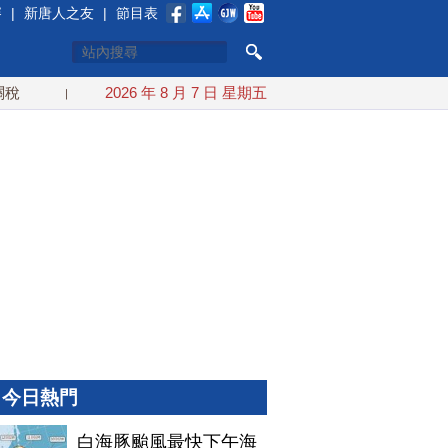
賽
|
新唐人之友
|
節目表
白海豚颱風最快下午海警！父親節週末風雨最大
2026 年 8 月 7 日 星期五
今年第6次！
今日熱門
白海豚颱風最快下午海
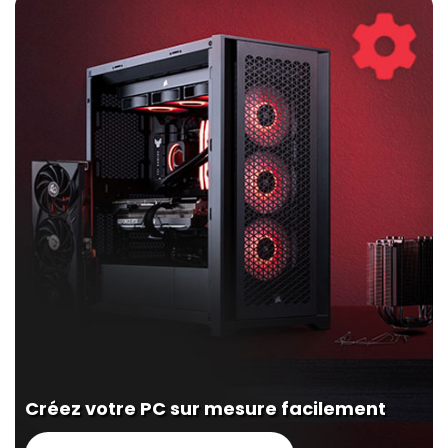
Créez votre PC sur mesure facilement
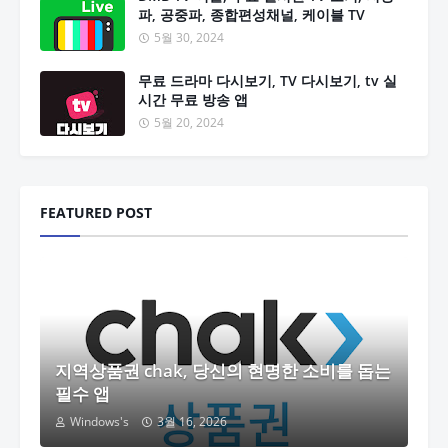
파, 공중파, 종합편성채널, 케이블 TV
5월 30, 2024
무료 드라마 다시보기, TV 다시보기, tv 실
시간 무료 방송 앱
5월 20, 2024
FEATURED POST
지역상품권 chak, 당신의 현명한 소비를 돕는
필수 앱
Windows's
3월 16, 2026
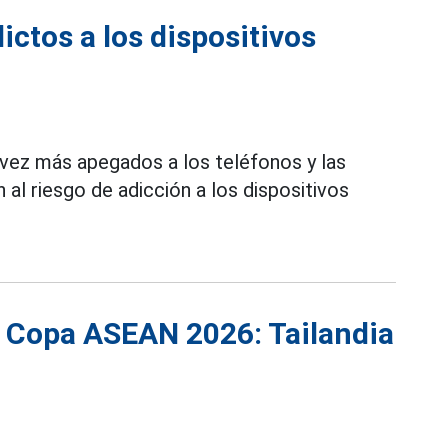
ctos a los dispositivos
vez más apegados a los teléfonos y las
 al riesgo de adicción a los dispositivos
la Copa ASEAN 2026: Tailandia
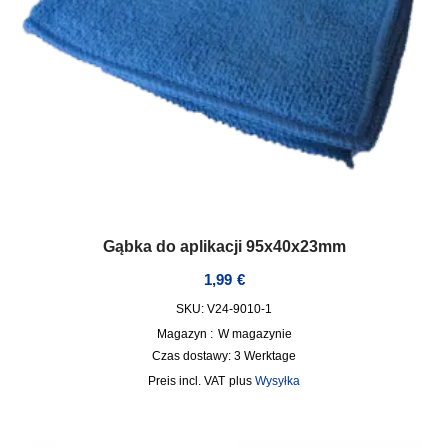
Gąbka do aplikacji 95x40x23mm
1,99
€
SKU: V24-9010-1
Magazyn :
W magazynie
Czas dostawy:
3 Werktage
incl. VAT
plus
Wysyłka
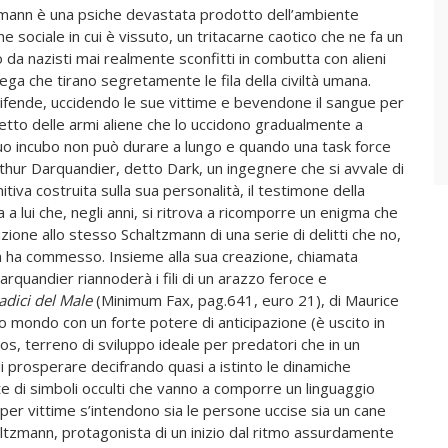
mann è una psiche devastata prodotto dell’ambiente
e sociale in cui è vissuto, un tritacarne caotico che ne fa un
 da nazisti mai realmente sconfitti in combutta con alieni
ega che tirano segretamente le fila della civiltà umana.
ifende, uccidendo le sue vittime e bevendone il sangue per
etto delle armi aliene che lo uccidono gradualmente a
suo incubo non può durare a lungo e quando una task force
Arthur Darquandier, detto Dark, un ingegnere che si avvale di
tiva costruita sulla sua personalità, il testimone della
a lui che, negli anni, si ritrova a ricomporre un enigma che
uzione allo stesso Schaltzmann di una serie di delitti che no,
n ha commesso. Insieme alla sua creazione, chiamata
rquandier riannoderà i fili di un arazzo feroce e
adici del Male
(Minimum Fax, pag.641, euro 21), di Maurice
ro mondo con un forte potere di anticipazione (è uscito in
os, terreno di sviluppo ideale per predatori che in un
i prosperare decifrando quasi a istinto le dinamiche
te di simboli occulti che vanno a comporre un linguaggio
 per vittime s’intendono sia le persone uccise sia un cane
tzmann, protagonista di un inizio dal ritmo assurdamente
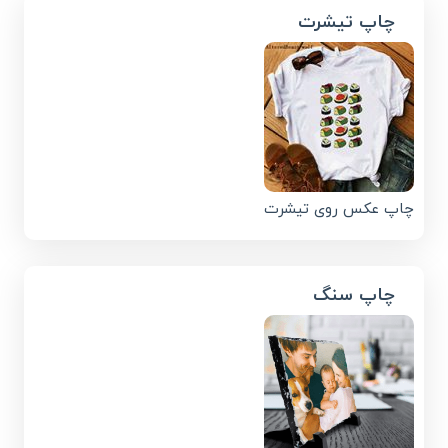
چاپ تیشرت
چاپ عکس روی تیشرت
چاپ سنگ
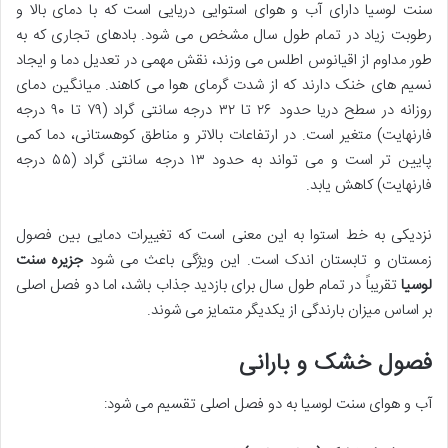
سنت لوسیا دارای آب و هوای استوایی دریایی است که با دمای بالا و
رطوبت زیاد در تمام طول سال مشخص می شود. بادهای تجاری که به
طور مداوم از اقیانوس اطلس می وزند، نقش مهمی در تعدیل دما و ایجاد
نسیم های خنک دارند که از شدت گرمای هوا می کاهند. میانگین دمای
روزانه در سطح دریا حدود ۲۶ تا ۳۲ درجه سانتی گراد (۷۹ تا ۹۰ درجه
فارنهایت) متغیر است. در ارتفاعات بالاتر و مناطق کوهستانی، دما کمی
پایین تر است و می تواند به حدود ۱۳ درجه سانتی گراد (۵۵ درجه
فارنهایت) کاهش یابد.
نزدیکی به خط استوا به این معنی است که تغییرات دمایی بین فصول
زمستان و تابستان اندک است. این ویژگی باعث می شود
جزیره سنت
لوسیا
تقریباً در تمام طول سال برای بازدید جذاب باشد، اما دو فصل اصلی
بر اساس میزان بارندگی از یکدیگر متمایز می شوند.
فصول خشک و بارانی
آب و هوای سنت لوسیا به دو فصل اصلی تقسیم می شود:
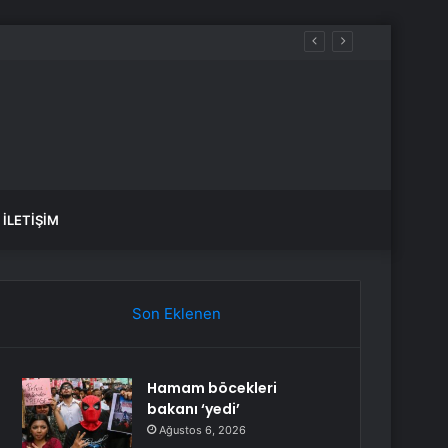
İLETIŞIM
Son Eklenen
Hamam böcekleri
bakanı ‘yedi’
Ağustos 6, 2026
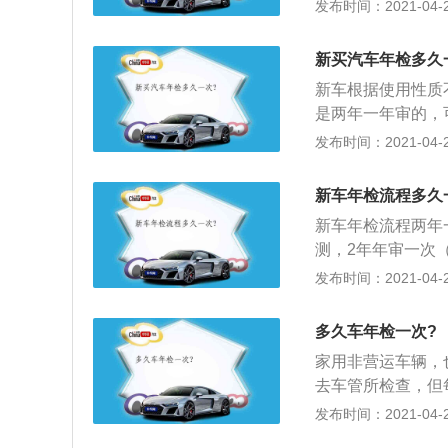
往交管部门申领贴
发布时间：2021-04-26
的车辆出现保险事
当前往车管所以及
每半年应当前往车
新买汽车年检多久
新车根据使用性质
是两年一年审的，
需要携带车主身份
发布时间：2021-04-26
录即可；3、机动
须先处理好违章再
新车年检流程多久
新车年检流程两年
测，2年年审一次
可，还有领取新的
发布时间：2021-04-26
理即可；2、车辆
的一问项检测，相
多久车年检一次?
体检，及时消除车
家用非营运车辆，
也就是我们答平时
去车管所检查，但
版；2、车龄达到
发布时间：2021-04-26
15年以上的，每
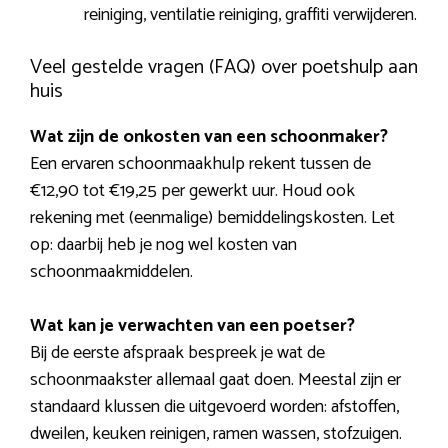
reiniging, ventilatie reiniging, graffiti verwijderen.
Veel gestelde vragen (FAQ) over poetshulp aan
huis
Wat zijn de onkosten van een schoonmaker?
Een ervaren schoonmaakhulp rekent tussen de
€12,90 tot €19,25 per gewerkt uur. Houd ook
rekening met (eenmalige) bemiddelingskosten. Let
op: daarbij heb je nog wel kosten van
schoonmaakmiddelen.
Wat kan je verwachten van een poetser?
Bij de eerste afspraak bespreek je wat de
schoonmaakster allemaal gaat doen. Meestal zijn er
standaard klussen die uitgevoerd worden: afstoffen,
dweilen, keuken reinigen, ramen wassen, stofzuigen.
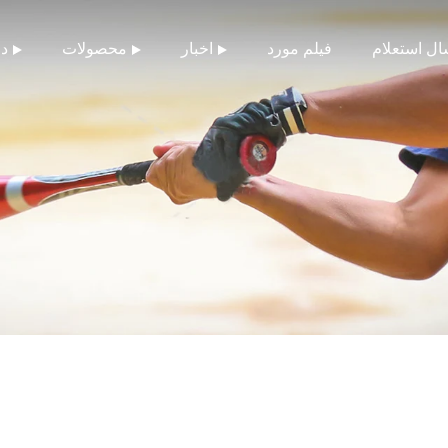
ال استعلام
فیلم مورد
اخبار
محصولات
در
____
The task: Show each line of the listing that holds the string "zijn".

Result for this exercise:
Wat zijn de onkosten van een schoonmaker?
schoonmaakster allemaal gaat doen. Meestal zijn er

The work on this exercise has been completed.